This is the third day of my participation in the August More text Challenge. For details, see:August is more challenging

The role of rebalance

Agree on which theme zones to consume within the consumer group. Rebalancing requires the Coordinator component on the Kafka Broker to reassign partitions to consumer groups with the help of a Coordinator.

Three conditions that trigger rebalancing

  1. The number of members in the group changes. Procedure
  2. The number of topics subscribed to by consumer groups has changed
  3. The number of partitions subscribed to the topic changed.

The process of rebalancing

A rebalance is a heartbeat thread on the consumer side that notifies other consumer instances that a rebalance has occurred. With rebalancing enabled, Borker coordinates the entire rebalancing mechanism by maintaining a consumer group state machine.

The five states of consumers

state meaning
Empty There are no members in the group, but consumers may have submitted displacement data, and these only have not expired
Dead The group does not have any members, but the metadata information of the group has been removed by the coordinator. The coordinator keeps the information of all groups registered with the coordinator
PreparingRebalance The consumer group is ready to turn rebalance on, at which point all members need to rejoin the consumer group
CompletingRebalance All members of the consumer group have joined, and each member is waiting for the allocation plan
Stable The stable state of the consumer group, which indicates that the rebalance has been completed and that the members of the group are able to consume data normally

The flow of five states

  1. A consumer group starts out in the Empty state. When the rebalancing process is on, it is in the PreparingRebalance state waiting for members to join, then changes to the CompletingRebalance state waiting for the allocation scheme, and finally flows to the Stable state to complete the rebalancing.

  2. When a new member joins or an existing member exits, the state of a consumer group jumps directly from Stable to the PreparingRebalance state, at which point all existing members must reapply to join the group. When all members exit the group, the consumer group status changes to Empty.

Detailed process

On the Consumer side, rebalancing is a two-step process: joining the group and waiting for the Leader Consumer to assign the solution. These two steps correspond to two specific types of requests: JoinGroup requests and SyncGroup requests.

  1. When a member of the group joins the group, it sends a JoinGroup request to the coordinator. In this request, each member reports the topics to which they subscribe, so that the coordinator can collect subscription information from all members. Once the JoinGroup requests from all the members have been collected, the coordinator selects one of these members to be the leader of the consumer group. The task of the leader consumer is to collect subscription information of all members, and then make specific partition consumption allocation plan according to this information.

  2. After the leader is selected, the coordinator encapsulates the subscription information of the consumer group into the response body of the JoinGroup request and sends it to the leader. After the leader makes a unified allocation scheme, the leader sends a SyncGroup request to the coordinator and sends the just made allocation scheme to the coordinator.

  3. Other members also send SyncGroup requests to the coordinator, but there is no actual content in the request body.

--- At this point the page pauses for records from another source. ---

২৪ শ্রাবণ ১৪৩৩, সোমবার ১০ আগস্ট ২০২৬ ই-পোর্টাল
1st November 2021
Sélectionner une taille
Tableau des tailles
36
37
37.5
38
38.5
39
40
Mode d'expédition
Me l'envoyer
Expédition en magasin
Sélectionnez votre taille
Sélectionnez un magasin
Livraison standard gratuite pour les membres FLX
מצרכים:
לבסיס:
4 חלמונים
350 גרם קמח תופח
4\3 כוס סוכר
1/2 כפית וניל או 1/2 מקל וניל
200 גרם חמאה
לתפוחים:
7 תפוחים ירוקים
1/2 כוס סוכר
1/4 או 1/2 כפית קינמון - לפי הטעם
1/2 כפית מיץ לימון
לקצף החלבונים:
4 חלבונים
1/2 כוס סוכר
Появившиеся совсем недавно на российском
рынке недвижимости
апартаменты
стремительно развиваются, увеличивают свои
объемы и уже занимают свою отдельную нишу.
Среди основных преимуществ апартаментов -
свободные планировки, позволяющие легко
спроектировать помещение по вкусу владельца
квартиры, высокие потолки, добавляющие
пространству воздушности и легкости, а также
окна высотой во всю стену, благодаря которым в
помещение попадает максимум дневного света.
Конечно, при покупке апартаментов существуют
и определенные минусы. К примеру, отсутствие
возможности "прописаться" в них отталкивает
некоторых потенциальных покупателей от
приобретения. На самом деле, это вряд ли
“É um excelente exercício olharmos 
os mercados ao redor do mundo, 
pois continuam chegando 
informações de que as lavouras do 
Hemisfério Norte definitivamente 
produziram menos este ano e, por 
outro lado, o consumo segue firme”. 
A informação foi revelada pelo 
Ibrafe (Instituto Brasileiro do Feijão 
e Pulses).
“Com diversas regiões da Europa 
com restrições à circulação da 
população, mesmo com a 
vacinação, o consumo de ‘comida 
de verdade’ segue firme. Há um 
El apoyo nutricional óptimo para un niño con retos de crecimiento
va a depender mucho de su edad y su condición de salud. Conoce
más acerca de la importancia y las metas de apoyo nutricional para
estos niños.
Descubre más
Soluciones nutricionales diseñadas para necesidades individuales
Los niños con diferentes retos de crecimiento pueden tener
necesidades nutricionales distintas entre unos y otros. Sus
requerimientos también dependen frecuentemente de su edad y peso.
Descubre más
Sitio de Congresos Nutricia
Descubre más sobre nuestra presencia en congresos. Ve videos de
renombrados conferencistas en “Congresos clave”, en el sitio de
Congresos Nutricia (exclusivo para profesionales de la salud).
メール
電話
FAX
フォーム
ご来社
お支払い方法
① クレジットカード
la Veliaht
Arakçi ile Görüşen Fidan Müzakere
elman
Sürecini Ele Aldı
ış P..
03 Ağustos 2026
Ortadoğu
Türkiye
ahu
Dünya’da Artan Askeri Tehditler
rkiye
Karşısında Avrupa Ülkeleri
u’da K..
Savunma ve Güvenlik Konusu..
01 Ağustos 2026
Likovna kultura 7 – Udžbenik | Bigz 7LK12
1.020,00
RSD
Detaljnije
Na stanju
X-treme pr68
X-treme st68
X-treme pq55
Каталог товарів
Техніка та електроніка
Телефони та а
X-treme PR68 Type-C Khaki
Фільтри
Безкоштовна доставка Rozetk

The main purpose of this step is for the coordinator to receive the allocation and then uniformly distribute it to all members as a SyncGroup response, so that all members in the group know which partitions they should consume.

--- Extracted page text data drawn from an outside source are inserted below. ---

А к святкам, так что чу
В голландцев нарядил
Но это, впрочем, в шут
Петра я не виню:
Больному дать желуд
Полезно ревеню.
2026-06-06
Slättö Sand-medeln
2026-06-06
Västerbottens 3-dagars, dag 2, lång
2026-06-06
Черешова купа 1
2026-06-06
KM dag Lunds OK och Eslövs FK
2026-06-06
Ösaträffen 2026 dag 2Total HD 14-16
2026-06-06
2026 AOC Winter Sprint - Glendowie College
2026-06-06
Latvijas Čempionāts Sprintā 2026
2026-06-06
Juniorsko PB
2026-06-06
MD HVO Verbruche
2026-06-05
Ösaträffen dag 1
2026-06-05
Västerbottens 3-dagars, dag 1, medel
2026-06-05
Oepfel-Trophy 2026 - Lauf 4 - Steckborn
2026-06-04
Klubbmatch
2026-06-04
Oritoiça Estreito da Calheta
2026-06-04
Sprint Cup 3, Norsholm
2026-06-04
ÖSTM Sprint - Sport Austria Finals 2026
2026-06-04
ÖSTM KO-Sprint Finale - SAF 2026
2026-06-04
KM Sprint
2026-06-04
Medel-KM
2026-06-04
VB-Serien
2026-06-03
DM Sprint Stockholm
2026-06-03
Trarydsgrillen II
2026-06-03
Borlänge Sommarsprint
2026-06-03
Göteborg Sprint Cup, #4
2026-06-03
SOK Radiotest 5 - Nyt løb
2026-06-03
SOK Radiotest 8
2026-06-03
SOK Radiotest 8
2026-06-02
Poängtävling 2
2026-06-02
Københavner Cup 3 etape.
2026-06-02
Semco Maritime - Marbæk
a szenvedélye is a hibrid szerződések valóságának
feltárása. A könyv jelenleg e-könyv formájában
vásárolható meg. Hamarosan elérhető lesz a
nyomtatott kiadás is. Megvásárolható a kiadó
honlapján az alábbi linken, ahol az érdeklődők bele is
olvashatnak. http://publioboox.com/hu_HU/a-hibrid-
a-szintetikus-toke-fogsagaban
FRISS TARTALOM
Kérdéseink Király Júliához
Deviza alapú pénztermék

Broker side rebalancing process

Scenario 1: New members join

When the coordinator receives a new JoinGroup request, it notifying all existing members of the group through a heartbeat request response, forcing them to start a new round of rebalancing. The process is the same as the previous client rebalancing process.

Scenario 2: A member leaves the group

The thread or process on which the consumer instance resides actively notifies the coordinator that it is exiting by calling the close() method. This scenario involves a third type of request: a LeaveGroup request. After receiving the LeaveGroup request, the coordinator will still notify other members in the form of heartbeat response

Scenario 3: Group member crashes and leaves the group

The difference between this and active defection is that it is a passive defection, in which the broker is unaware of the defection and determines the defection after a heartbeat timeout.